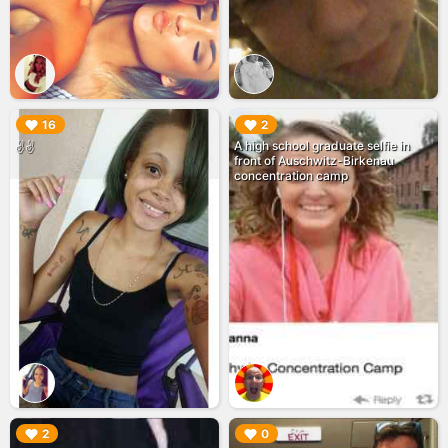
▶︎
▶︎
16
2
A high school graduate selfie in
✌✌
front of Auschwitz-Birkenau
concentration camp
▶︎
▶︎
2
0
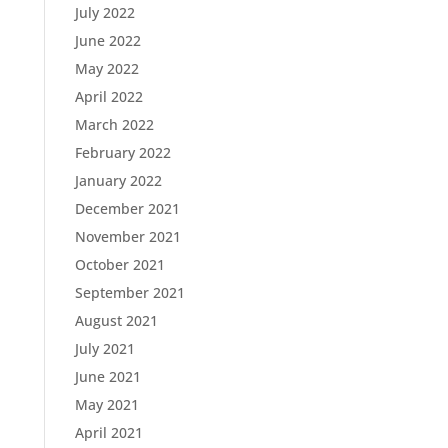
July 2022
June 2022
May 2022
April 2022
March 2022
February 2022
January 2022
December 2021
November 2021
October 2021
September 2021
August 2021
July 2021
June 2021
May 2021
April 2021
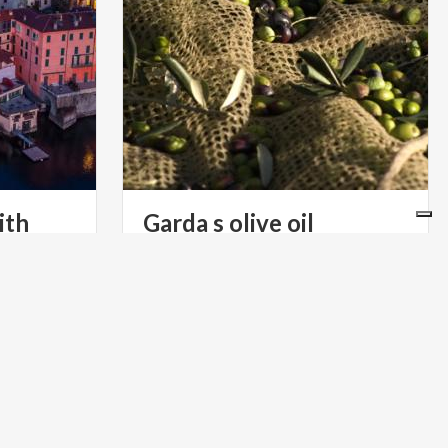
ith
Garda
s
olive
oil
Recognized by everyone as an
exceptional oil, especially when paired
dy’s
with certain dishes. Its freshness and delicacy are increasingly appreciated throughout Europe
llages, all
LIFESTYLE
········
* _Task brief_:
What you give back must be the data above, reproduced exactly and free of pictures.

* _Output for this task_:
▶︎
▶︎
16
2
A high school graduate selfie in
✌✌
front of Auschwitz-Birkenau
concentration camp
▶︎
▶︎
2
0
July 2022
June 2022
May 2022
April 2022
March 2022
February 2022
January 2022
December 2021
November 2021
October 2021
September 2021
August 2021
July 2021
June 2021
May 2021
April 2021
ith
Garda
s
olive
oil
Recognized by everyone as an
exceptional oil, especially when paired
dy’s
with certain dishes. Its freshness and delicacy are increasingly appreciated throughout Europe
llages, all
LIFESTYLE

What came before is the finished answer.